Мне тоже думалось, что если наш бригадир и не сошел с ума, то, во всяком случае, не в своем уме. Я высказал ему это сейчас же, как только блестящий начальственный отряд удрал от дождя в контору, подобрав свои извозчичьи брезентовые плащи, как иные дамы подбирают платья из атласа и парчи. Потапов любил меня. Не знаю, почему он так привязался ко мне, но его расположение замечали и посторонние. Все эти первые трудные дни на промплощадке он отыскивал для меня работу полегче, рассказывал о бедовавших без него на воле двух дочерях, доверительно делился идеями еще несовершенных изобретений. Возможно, это происходило от того, что он был старше меня на двадцать лет. Он не рассердился от дерзкого моего замечания, а положил руку мне на плечо и с улыбкой заглянул в лицо.
– Сережа, – сказал он ласково, – как все-таки обманчива внешность: мне ведь казалось, что вы умный человек.
Меня удовлетворил такой честный ответ. Мне тоже иногда казалось, что я умный человек. Но я не мог этого доказать ни одним своим поступком, ибо все, что ни делал, было, как на подбор, глупостями – по крайней мере, по нормам и морали мира, в котором я ныне жил и задыхался.
– И почему вы жалуетесь? – продолжал Потапов. – На прокладке шоссе нас давили общесоюзные нормы на земляные работы, а для планировки площадок таких норм пока нет. Разве это не облегчение? Получим полную пайку, именно это я и обещал.
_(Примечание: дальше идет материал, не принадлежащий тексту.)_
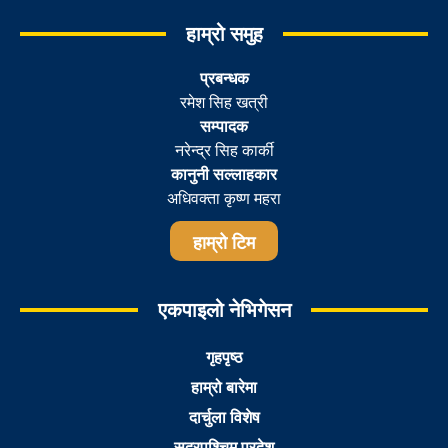
हाम्रो समुह
प्रबन्धक
रमेश सिह खत्री
सम्पादक
नरेन्द्र सिह कार्की
कानुनी सल्लाहकार
अधिवक्ता कृष्ण महरा
हाम्रो टिम
एकपाइलो नेभिगेसन
गृहपृष्ठ
हाम्रो बारेमा
दार्चुला विशेष
सुदूरपश्चिम प्रदेश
Он отошел, а я со вздохом взялся за кайло. Планировать площадку было не легче, чем прокладывать шоссе, – и там, и здесь надо было долбить землю. Я любил землю – как, впрочем, и воздух, и небо, и море, – и поминал ее добрым словом в каждом стихотворении, а их писал в тюрьме по штуке на день. Но она не отвечала мне взаимностью. Она была неподатлива и холодна, она лежала под моими ногами, скованная вечной мерзлотой. Лом высекал из нее искры, лопата звенела и гнулась, а я обливался потом. Я только скользил по поверхности этой дьявольски трудной земли, не углубляясь ни на вершок. Глубина мне не давалась. Временами – от отчаяния и усталости – мне хотелось пробивать землю лбом, как стену. Я тогда еще тешил себя иллюзиями, что лоб у меня справится с любой стеной.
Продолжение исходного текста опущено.